In a move likely to break the hearts of the Big 3 automakers, Tesla has been given a new designation: out of 70 auto plants in the country, its Fremont factory was determined to be the most productive last year.
Bloomberg reported that Tesla’s only operational U.S. factory was able to churn out an average of 8,550 vehicles each week in 2021. Compared to its peers, Toyota’s Georgetown, Kentucky, plant came in right on Fremont’s heels at a rate of 8,427 cars per week. But some notable names were a little further down that list, including Ford’s famous Dearborn, Michigan, campus, which produced just 5,564 vehicles per week.

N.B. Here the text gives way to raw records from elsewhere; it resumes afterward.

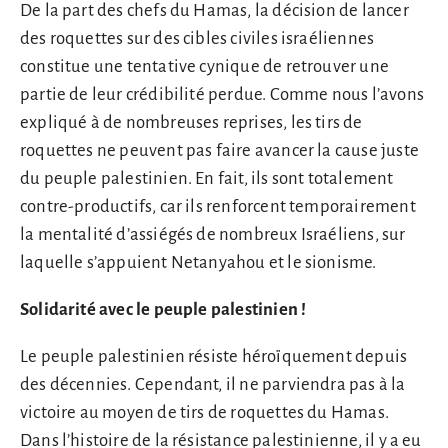
De la part des chefs du Hamas, la décision de lancer
des roquettes sur des cibles civiles israéliennes
constitue une tentative cynique de retrouver une
partie de leur crédibilité perdue. Comme nous l’avons
expliqué à de nombreuses reprises, les tirs de
roquettes ne peuvent pas faire avancer la cause juste
du peuple palestinien. En fait, ils sont totalement
contre-productifs, car ils renforcent temporairement
la mentalité d’assiégés de nombreux Israéliens, sur
laquelle s’appuient Netanyahou et le sionisme.
Solidarité avec le peuple palestinien !
Le peuple palestinien résiste héroïquement depuis
des décennies. Cependant, il ne parviendra pas à la
victoire au moyen de tirs de roquettes du Hamas.
Dans l’histoire de la résistance palestinienne, il y a eu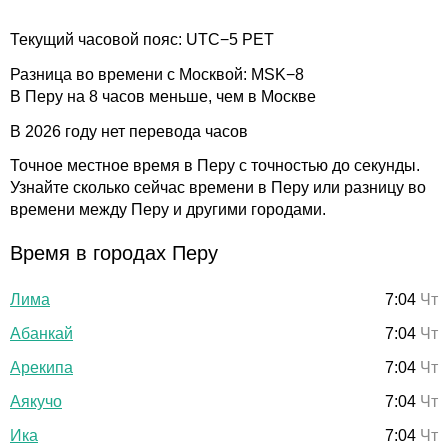
Текущий часовой пояс: UTC−5 PET
Разница во времени с Москвой: MSK−8
В Перу на 8 часов меньше, чем в Москве
В 2026 году нет перевода часов
Точное местное время в Перу с точностью до секунды.
Узнайте сколько сейчас времени в Перу или разницу во
времени между Перу и другими городами.
Время в городах Перу
Лима
7:04
Чт
Абанкай
7:04
Чт
Арекипа
7:04
Чт
Аякучо
7:04
Чт
Ика
7:04
Чт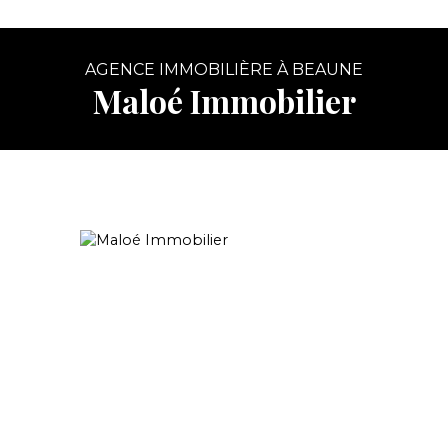
AGENCE IMMOBILIÈRE À BEAUNE
Maloé Immobilier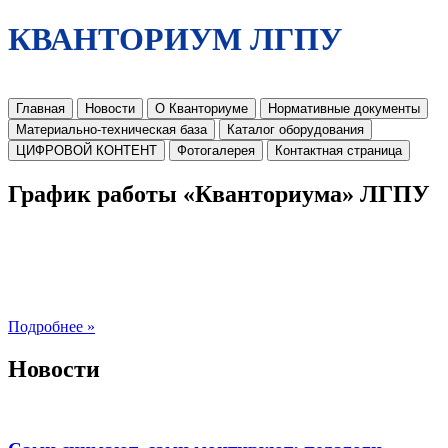
КВАНТОРИУМ ЛГПУ
Главная
Новости
О Кванториуме
Нормативные документы
Материально-техническая база
Каталог оборудования
ЦИФРОВОЙ КОНТЕНТ
Фотогалерея
Контактная страница
График работы «Кванториума» ЛГПУ
Подробнее »
Новости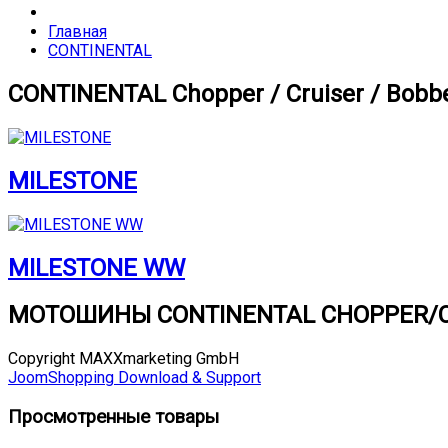
Главная
CONTINENTAL
CONTINENTAL Chopper / Cruiser / Bobb
MILESTONE
MILESTONE WW
МОТОШИНЫ CONTINENTAL CHOPPER/C
Copyright MAXXmarketing GmbH
JoomShopping Download & Support
Просмотренные товары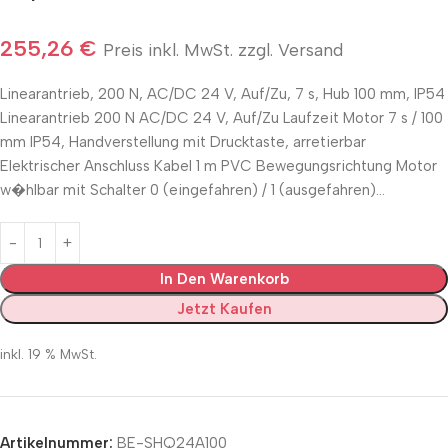
255,26
€
Preis inkl. MwSt. zzgl. Versand
Linearantrieb, 200 N, AC/DC 24 V, Auf/Zu, 7 s, Hub 100 mm, IP54
Linearantrieb 200 N AC/DC 24 V, Auf/Zu Laufzeit Motor 7 s / 100
mm IP54, Handverstellung mit Drucktaste, arretierbar
Elektrischer Anschluss Kabel 1 m PVC Bewegungsrichtung Motor
w�hlbar mit Schalter 0 (eingefahren) / 1 (ausgefahren)…
In Den Warenkorb
Jetzt Kaufen
inkl. 19 % MwSt.
Artikelnummer:
BE-SHQ24A100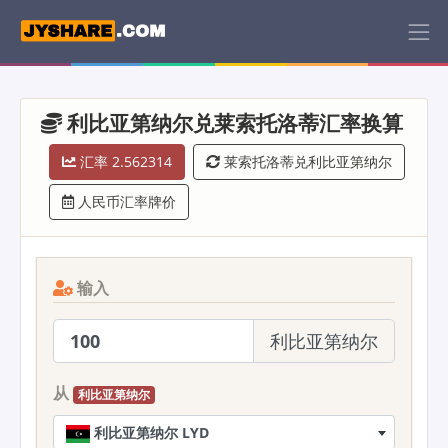
利比亚第纳尔兑莱索托洛蒂汇率换算
汇率 2.562314
莱索托洛蒂兑利比亚第纳尔
人民币汇率牌价
输入
利比亚第纳尔
从
利比亚第纳尔
利比亚第纳尔 LYD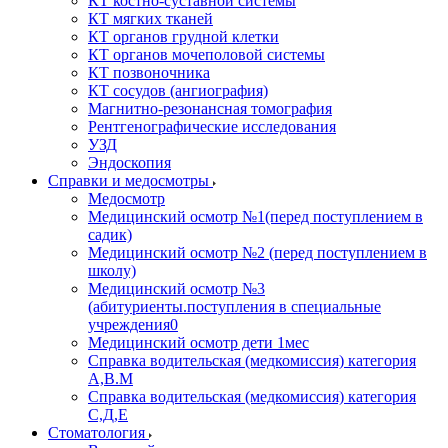
КТ костно-суставной системы
КТ мягких тканей
КТ органов грудной клетки
КТ органов мочеполовой системы
КТ позвоночника
КТ сосудов (ангиография)
Магнитно-резонансная томография
Рентгенографические исследования
УЗД
Эндоскопия
Справки и медосмотры
Медосмотр
Медицинский осмотр №1(перед поступлением в
садик)
Медицинский осмотр №2 (перед поступлением в
школу)
Медицинский осмотр №3
(абитуриенты.поступления в специальные
учреждения0
Медицинский осмотр дети 1мес
Справка водительская (медкомиссия) категория
А,В.М
Справка водительская (медкомиссия) категория
С,Д,Е
Стоматология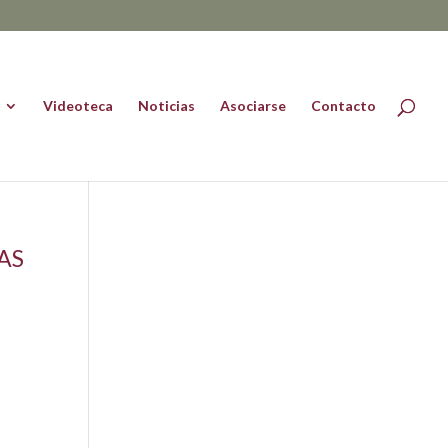
Videoteca
Noticias
Asociarse
Contacto
AS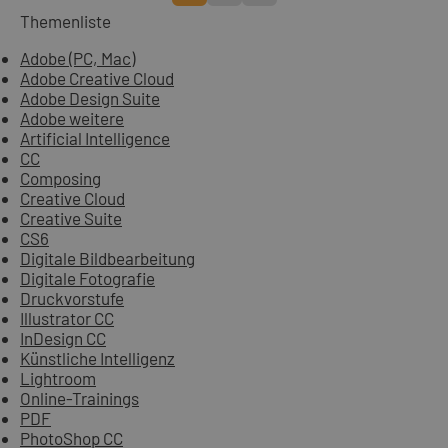
Themenliste
Adobe (PC, Mac)
Adobe Creative Cloud
Adobe Design Suite
Adobe weitere
Artificial Intelligence
CC
Composing
Creative Cloud
Creative Suite
CS6
Digitale Bildbearbeitung
Digitale Fotografie
Druckvorstufe
Illustrator CC
InDesign CC
Künstliche Intelligenz
Lightroom
Online-Trainings
PDF
PhotoShop CC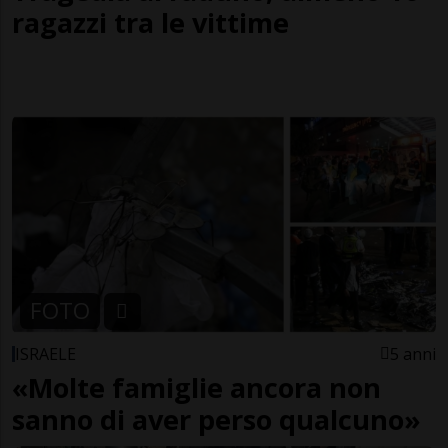
ragazzi tra le vittime
FOTO
ISRAELE
5 anni
«Molte famiglie ancora non
sanno di aver perso qualcuno»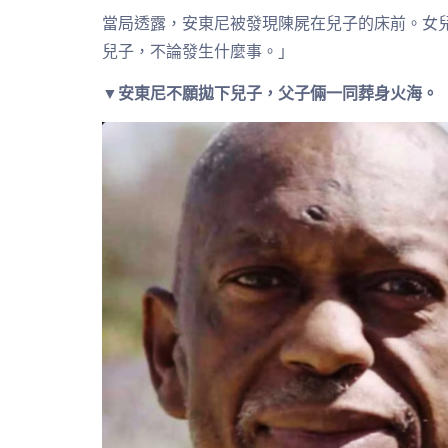
當局透露，安東尼被發現陳屍在兒子的床前。女
兒子，不論發生什麼事。」
▼安東尼不願拋下兒子，父子倆一同葬身火海。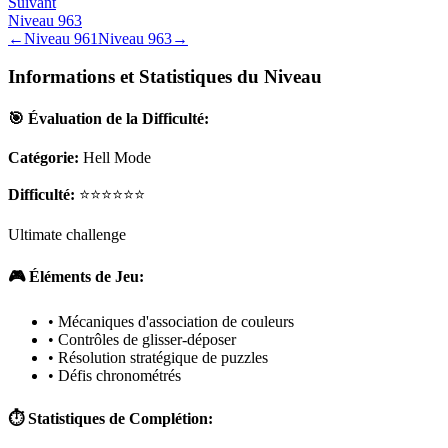
Suivant
Niveau
963
←
Niveau
961
Niveau
963
→
Informations et Statistiques du Niveau
🎯 Évaluation de la Difficulté:
Catégorie:
Hell Mode
Difficulté:
⭐⭐⭐⭐⭐⭐
Ultimate challenge
🎮 Éléments de Jeu:
• Mécaniques d'association de couleurs
• Contrôles de glisser-déposer
• Résolution stratégique de puzzles
• Défis chronométrés
⏱️ Statistiques de Complétion: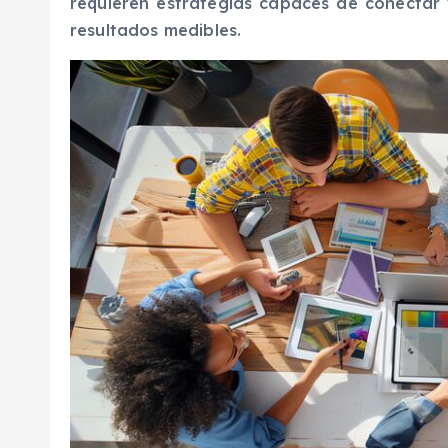
requieren estrategias capaces de conectar v
resultados medibles.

Tesla’s Fremont plant has a rich history in auto production, opening in the 1960s and utilized for different ventures over the years by both GM and Toyota. Tesla purchased the plant in 2010 and has since packed it to the gills. Despite the EV maker being mocked for its unorthodox production tents, Tesla’s 2021 was a record-breaking year for the company in terms of deliveries and profits, and in the face of historic challenges for the automotive market — so they must be doing something right?
Yes, but they might also be doing something wrong. Some experts point to a never-ending deluge of crises that the automaker faced throughout 2021. In addition to a few notable recalls and some understandable delays on new models, Engadget senior editor Andrew Tarantola points out that Tesla had some sizable COVID outbreaks on its production lines in Fremont.
But all this didn’t stop Elon Musk and crew from churning out .85 cars per minute in Fremont. Is it sustainable? Maybe so … and then some. That’s because Tesla’s Gigafactory in Austin, Texas, is due to open sometime in early 2022 and should feature more than 4 million square-feet of production space.